Also, a rather important update tacked to the bottom:
> After this story went viral, the pharmacist interviewed provided an additional statement clarifying his remarks. “I am not aware of any member that actually has Alzheimer’s and would certainly not disclose any such information if I did know.” He added, “patient privacy is a very serious matter that I am committed to upholding.”
> He said that he was “[s]peaking very broadly about disease states that the general American population have and that it also applies to everyone including members of the U.S. House and Senate since they are also people just like you and I.”
Honestly, it sounds like he's trying to (rather weakly) backpedal from releasing private information about some of the most powerful people in the U.S.
It's an interesting question whether this is ethical. On the one hand, representative democracy requires competent representatives, and knowing they have cognitive impairment is really important information for the whole country. On the other hand, I absolutely don't trust a random pharmacist to decide which personal, extremely sensitive information is important enough that they should be able to non-consensually share it.
It was pretty customary up untli the last few cycles of 80 year-olds being the major party nominees for presidential candidates to release all of their medical records. There is no law forcing this, but ethically, if you believe yourself to be qualified to set policy for and lead the most powerful hegemon to ever exist in the nuclear age, I think you owe it to the world to let them evaluate you on all fronts using all possible information. You no longer deserve privacy. Your tax returns, medical records, all non-classified communications, should be an open book.
There have to be tradeoffs. If you still want privacy, have it, but then you get to stay just a normally wealthy, powerful person and can live out your days sipping mai tais on tropical beaches and doing hookers and blow every night, but not being put in charge of a military with the power to glass half the planet if it wanted to.
Powerful people should not enjoy the same privacy guarantees that regular citizens do. They are there to represent us, and we deserve to know if they are incapable of doing that, whether because of health reasons or because they are in the pocket of lobbyists.
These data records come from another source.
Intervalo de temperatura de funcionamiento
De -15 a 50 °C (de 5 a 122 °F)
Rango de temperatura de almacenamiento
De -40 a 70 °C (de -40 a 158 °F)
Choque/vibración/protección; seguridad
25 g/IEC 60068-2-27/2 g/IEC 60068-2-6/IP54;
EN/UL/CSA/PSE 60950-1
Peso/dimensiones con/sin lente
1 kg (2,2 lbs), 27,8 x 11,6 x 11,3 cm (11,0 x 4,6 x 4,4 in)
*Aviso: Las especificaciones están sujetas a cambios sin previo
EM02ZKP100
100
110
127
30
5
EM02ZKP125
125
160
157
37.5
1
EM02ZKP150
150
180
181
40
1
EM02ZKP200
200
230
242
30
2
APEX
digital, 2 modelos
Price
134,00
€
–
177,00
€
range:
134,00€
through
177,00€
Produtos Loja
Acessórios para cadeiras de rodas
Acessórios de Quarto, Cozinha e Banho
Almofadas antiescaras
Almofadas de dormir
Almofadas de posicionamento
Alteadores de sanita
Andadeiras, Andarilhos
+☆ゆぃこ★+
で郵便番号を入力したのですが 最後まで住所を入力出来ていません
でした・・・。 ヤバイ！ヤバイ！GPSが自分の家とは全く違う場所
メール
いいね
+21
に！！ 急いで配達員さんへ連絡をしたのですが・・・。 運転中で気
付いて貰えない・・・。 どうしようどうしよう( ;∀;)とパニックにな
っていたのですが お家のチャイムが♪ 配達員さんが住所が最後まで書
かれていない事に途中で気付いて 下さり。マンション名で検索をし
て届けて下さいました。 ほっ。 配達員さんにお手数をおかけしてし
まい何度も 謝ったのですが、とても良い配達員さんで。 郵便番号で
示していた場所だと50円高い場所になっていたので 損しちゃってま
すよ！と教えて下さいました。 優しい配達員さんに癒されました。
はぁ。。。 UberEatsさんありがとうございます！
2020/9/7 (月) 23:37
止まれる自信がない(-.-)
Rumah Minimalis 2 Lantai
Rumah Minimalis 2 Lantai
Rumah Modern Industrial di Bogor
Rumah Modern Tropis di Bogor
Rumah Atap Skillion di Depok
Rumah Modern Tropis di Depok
Agreed that a random pharmacist, with unknown motivations, should be disclosing any of this. The doctor who prescribed the meds should be (a) encouraging the representative to resign; (b) disclosing it to a proper authority; (c) disclosing to the news media if nothing is done.
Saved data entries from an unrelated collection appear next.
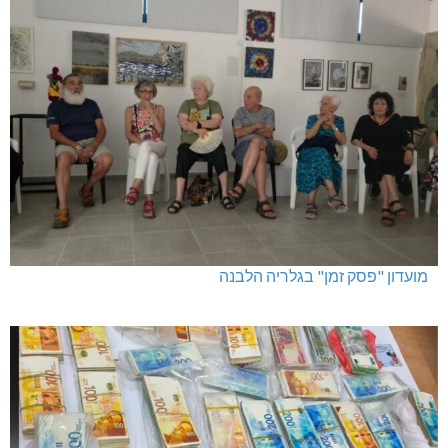
מועדון "פסק זמן" בגלריה הלבנה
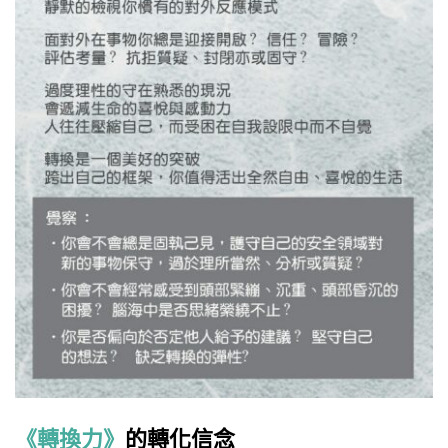
《轉換力》
的轉化信念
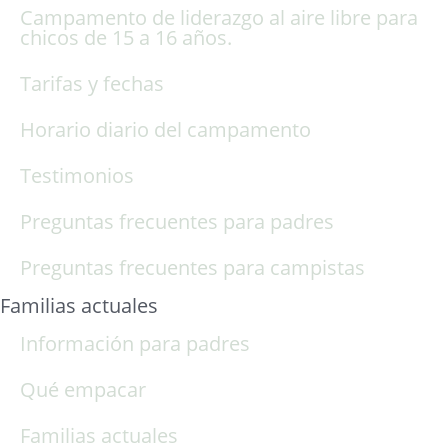
Campamento de liderazgo al aire libre para
chicos de 15 a 16 años.
Tarifas y fechas
Horario diario del campamento
Testimonios
Preguntas frecuentes para padres
Preguntas frecuentes para campistas
Familias actuales
Información para padres
Qué empacar
Familias actuales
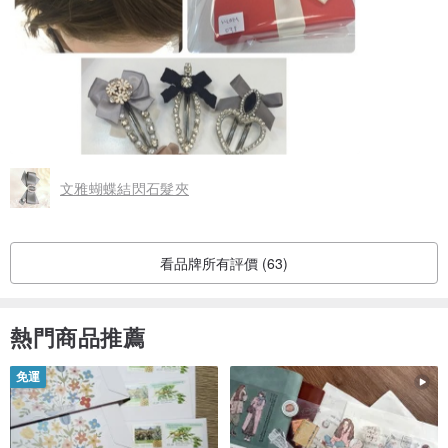
文雅蝴蝶結閃石髮夾
看品牌所有評價 (63)
熱門商品推薦
免運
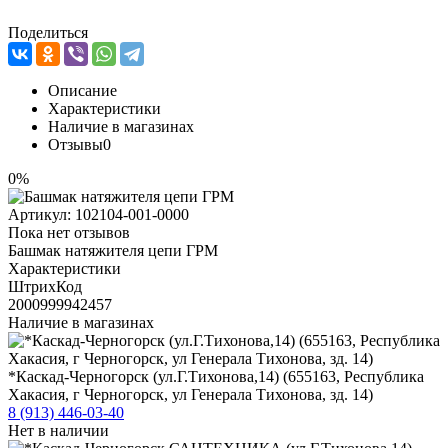
Поделиться
Описание
Характеристики
Наличие в магазинах
Отзывы
0
0%
Артикул:
102104-001-0000
Пока нет отзывов
Башмак натяжителя цепи ГРМ
Характеристики
ШтрихКод
2000999942457
Наличие в магазинах
*Каскад-Черногорск (ул.Г.Тихонова,14) (655163, Республика
Хакасия, г Черногорск, ул Генерала Тихонова, зд. 14)
8 (913) 446-03-40
Нет в наличии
I'm pretty sure it's a HIPAA violation for a pharmacist to disclose the medicines prescribed to a patient/customer and they were thisclose to doing so. It's a good law, and a good pharmacist wouldn't even come that close. Otherwise, were do they draw the line? What if it's not a politician, but a teacher or a community leader or a minister, or just someone in the community that the pharmacist wants to gossip about with neighbors and friends? What if it's not Alzheimer's meds but meds for an STI, or part of alcoholism/drug addiction recovery, or the early stages of Parkinsons or ALS, or hormones for a trans person, or meds to address incontinence or a miscarriage?
And if pharmacists choose to share what they know, wouldn't that drive people to get their prescriptions filled another way (fake IDs, assumed identities, black market, cross-border/mail-order) or just not get medicine for fear of a medical secret being announced?
A better alternative: We should stop electing people who are clearly having a hard time thinking.
That seems like very careful wording around the fact that pharmacists don't diagnose illnesses. My prescriptions never have a "for x disease" written on them.
Technically true, but sometimes you need a diagnosis code to fill the prescription. Also pharmacists will often talk to the physician. Since this was 2017, the medicines in question were probably donepezil and memantine. With that combination, you can be sure the issues are cognitive in nature.
Also, a rather important update tacked to the bottom:
> After this story went viral, the pharmacist interviewed provided an additional statement clarifying his remarks. “I am not aware of any member that actually has Alzheimer’s and would certainly not disclose any such information if I did know.” He added, “patient privacy is a very serious matter that I am committed to upholding.”
> He said that he was “[s]peaking very broadly about disease states that the general American population have and that it also applies to everyone including members of the U.S. House and Senate since they are also people just like you and I.”